When Zoulas first began his job as a Problem Oriented Policing (POP) Officer, he was told by his superior that his job was to “end homelessness”. That is the extent of his specific instructions from the City of Sacramento on how to perform his job as a POP Officer in charge of the “homeless” beat. It is lucky for the homeless population of Sacramento that he didn’t interpret that directive by using Bronco Billy’s guidelines for accomplishing that task. But he did interpret the instructions in his own way and he ended up inventing Sacramento Police Department’s policy on homelessness pretty much exclusively. He “wrote the book”.
And while he was on the stand, he was able to explain, as long as a book, much of the policy and procedures he ended up following throughout the years, how he helped people get to appointments, gave out Christmas bags, gave homeless people money, warned them of river levels.
He talked about his policy about homeless people’s property, that included parking his trailer conveniently for campers to empty their trash into. He would take shopping cart when directed, only, and would leave a storage bag for the contents. He admitted his training on how to book property consisted merely of following state law, which says that you’re suppose to store property for safe keeping for 60 days, while lost property was suppose to be stored for 90 days. He had booked camping equipment for evidence about 10 times in the past couple years (I think some of that was when Safe Grounders were arrested for civil disobedience), but didn’t book homeless people’s property for safekeeping or because it was “lost”. His most recent partner, Officer Chargin, did start storing homeless people’s property within the last year or two (probably not coincidently after the lawsuit began, I would surmise).
He was asked how he could tell if property was abandoned permanently or if it looked like the camp was still being used. He said he knew the difference by the property’s viability, monetary value and usability. He would consider a tent that was left open for days or weeks with stuff blown in, mold, debree, stench, etc., as being abandoned, and therefore trash. He spoke of both campsites that were well maintained and those that weren’t.
One of his jobs was to clean up homeless camps. Either he and his partner would clean them or they would call in a work crew, sometimes City employees and sometimes the Sheriff’s work crews. He outlined his procedures for notifying people beforehand that there would be a cleanup. If the camper wasn’t at the site, he would leave a notice for them to move or their stuff would be subject to “immediate removal”. He would contact Garren, Loaves & Fishes’ Friendship Park Co-Director, and have him announce the cleanup in the park’s speaker system, and other interactions.

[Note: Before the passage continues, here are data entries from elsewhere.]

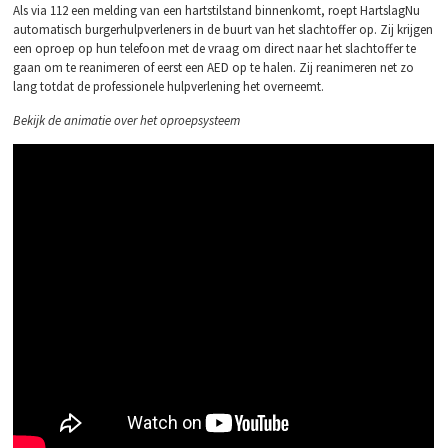
Als via 112 een melding van een hartstilstand binnenkomt, roept HartslagNu
automatisch burgerhulpverleners in de buurt van het slachtoffer op. Zij krijgen
een oproep op hun telefoon met de vraag om direct naar het slachtoffer te
gaan om te reanimeren of eerst een AED op te halen. Zij reanimeren net zo
lang totdat de professionele hulpverlening het overneemt.
Bekijk de animatie over het oproepsysteem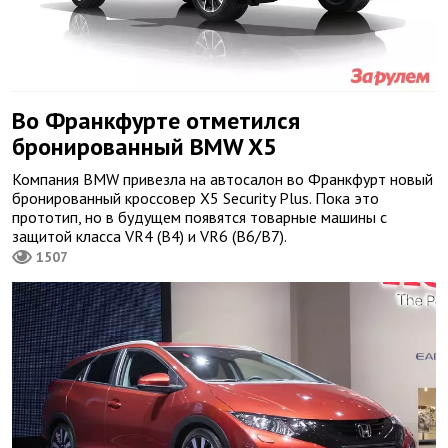
Во Франкфурте отметился
бронированный BMW X5
Компания BMW привезла на автосалон во Франкфурт новый
бронированный кроссовер X5 Security Plus. Пока это
прототип, но в будущем появятся товарные машины с
защитой класса VR4 (B4) и VR6 (B6/B7).
1507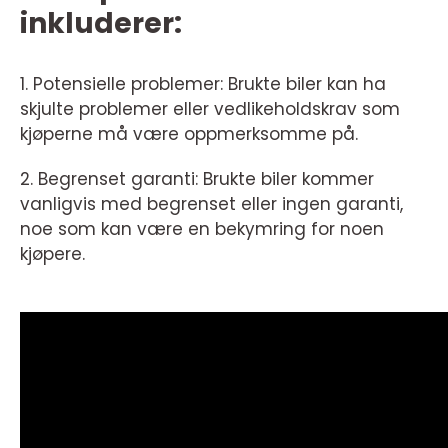
inkluderer:
1. Potensielle problemer: Brukte biler kan ha
skjulte problemer eller vedlikeholdskrav som
kjøperne må være oppmerksomme på.
2. Begrenset garanti: Brukte biler kommer
vanligvis med begrenset eller ingen garanti,
noe som kan være en bekymring for noen
kjøpere.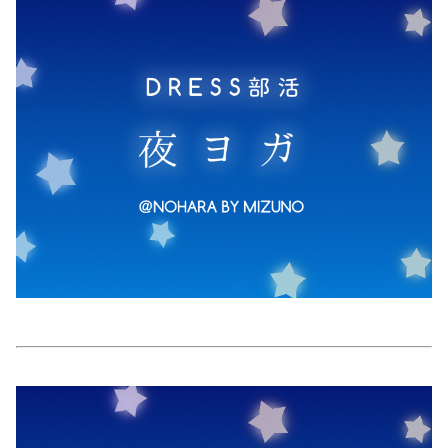
美容/健康
ワークスタイル
妊娠/出産/家族
ココロ/カラダ
グルメ
トラベル
カルチャー/エンタメ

And this sounds all good and dandy, until he mentioned that when he leaves a notice (which we found out by witnesses that not everyone personally got a notice) and the camper does not remove their things, he said he felt he MUST take and dispose of their things or they would not believe there would be consequences for disobeying him. And in the 10 years at his job at this position, he never booked homeless people’s property for safe keeping or because the property may be considered “lost”. Though, he mentioned that his partners were usually responsible for booking property, there was little record of any property being booked unless the person was being arrested, except for more recently by Officer Chargin. It was simply “Move it or lose it”.
Officer Zoulas examination, and subsequent cross, took the whole afternoon on Monday and into Tuesday morning. During his testimony we learned that the POP officers received no training on homeless people’s property (and didn’t follow the state law) and it was obvious they didn’t get adequate education on the US Constitution, in particular the 4th and 14th Amendments. More importantly we learned that before the lawsuit began, the police never, absolutely never, booked homeless people’s property for safe keeping or because their property was lost, unless they were also being arrested. Never. Ever.